[antlr-interest] Question about lexer/parser boundaries

Mon Jun 4 13:21:35 PDT 2007

> -----Original Message-----
> From: antlr-interest-bounces at antlr.org [mailto:antlr-interest-
> There is also this, the pattern of which is very useful to "merge"
> multiple tokens into a single token for the parser in order to reduce
> lookahead 'k':
> 
> MULTIPLE : TOKEN1 TOKEN2;
> TOKEN1 : 'Test1';
> TOKEN2 : 'Test2';
> 
> So my question is this: Are DUMMY, DUMMY2, and MULTIPLE permissible
> lexer rules, or should they still be defined as parser rules? (then
> defined with lower case letters.)

If this is indeed useful in your lexer, then you make TOKEN1 and TOKEN2
fragments.

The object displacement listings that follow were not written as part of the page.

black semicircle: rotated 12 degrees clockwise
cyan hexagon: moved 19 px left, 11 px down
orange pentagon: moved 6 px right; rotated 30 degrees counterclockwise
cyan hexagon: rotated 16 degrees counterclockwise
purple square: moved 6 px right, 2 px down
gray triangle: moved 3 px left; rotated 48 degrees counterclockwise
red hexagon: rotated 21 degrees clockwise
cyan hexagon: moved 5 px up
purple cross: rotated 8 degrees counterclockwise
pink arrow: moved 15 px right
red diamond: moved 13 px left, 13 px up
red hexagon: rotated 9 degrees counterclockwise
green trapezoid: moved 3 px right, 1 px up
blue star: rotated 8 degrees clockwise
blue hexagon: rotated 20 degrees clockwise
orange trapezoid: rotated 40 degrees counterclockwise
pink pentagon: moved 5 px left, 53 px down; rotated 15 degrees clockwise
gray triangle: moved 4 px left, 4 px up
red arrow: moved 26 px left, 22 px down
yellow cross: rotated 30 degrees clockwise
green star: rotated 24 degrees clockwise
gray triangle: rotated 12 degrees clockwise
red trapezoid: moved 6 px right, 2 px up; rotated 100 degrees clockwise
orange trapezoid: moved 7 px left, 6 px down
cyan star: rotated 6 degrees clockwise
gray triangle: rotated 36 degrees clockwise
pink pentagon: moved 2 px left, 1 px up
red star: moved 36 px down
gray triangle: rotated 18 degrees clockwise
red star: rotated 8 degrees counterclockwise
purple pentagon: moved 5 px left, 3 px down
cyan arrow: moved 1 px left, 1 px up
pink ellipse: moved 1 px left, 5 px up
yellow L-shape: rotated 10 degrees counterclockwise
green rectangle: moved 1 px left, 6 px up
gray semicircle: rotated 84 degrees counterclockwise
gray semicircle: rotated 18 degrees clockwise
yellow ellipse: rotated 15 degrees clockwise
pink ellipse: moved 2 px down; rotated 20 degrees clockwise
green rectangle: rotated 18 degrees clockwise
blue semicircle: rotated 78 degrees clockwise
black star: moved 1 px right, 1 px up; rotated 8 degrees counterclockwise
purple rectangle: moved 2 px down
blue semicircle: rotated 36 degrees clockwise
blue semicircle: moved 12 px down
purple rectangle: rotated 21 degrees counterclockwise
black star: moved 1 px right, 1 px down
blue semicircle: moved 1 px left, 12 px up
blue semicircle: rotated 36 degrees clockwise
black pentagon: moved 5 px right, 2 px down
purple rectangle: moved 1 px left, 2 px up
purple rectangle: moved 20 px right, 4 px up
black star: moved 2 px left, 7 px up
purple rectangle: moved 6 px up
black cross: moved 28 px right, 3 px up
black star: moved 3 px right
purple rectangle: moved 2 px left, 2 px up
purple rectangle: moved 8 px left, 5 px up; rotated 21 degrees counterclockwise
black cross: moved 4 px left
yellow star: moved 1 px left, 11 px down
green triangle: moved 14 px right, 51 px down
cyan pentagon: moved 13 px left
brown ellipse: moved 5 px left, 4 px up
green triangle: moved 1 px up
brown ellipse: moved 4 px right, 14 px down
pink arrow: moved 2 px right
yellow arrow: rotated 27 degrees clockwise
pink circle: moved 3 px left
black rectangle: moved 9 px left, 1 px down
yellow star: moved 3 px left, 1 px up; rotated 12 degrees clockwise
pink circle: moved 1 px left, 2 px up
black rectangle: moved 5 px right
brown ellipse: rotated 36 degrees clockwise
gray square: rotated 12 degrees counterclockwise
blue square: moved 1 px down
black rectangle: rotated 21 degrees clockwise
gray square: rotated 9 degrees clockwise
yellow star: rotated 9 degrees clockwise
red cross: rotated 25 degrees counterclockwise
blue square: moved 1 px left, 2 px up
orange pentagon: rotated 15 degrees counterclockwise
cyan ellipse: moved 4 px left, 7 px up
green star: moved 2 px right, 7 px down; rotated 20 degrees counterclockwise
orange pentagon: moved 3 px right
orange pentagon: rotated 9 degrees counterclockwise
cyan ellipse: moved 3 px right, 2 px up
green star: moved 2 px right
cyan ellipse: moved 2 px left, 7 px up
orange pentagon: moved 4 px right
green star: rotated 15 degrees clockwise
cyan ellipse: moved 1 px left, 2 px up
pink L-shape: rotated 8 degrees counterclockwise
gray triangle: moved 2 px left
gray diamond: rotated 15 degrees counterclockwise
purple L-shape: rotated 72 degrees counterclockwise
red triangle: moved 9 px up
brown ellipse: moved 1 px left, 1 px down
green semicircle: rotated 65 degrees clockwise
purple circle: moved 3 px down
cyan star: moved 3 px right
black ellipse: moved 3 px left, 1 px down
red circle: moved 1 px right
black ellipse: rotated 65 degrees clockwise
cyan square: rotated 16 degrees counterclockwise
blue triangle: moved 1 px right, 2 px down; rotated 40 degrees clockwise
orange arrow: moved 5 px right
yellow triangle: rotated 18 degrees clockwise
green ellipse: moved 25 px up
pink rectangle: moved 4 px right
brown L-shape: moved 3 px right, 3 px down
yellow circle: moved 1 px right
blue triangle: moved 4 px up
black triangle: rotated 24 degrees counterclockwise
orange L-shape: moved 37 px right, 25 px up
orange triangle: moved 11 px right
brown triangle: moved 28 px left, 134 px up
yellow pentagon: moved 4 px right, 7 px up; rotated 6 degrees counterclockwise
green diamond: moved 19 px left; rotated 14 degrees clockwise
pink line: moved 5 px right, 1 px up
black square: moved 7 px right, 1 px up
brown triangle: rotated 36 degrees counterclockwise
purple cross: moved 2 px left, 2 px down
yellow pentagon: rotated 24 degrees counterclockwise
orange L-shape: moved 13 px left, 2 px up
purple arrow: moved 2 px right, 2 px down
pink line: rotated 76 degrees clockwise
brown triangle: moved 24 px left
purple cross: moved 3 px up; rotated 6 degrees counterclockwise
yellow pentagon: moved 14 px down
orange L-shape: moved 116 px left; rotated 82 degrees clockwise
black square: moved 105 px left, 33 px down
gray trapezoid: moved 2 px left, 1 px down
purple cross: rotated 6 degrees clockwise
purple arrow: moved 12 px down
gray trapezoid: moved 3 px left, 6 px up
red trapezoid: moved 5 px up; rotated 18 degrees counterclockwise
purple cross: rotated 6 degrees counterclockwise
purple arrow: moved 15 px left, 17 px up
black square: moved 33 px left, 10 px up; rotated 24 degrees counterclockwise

Basically, it should fall out sensibly if you remember not to
use no fragment rules within other lexer rules and if it is difficult to
do that without a lot of messing around creating no fragment rules that
are just a reference to a single fragment, then you are probably trying
to do too much in the lexer. 

So, in the simple context in which your example is presented ;-), then
this would not be a lexer rule, but a parser rules saying:

multiple : TOKEN1 TOKEN2;

Jim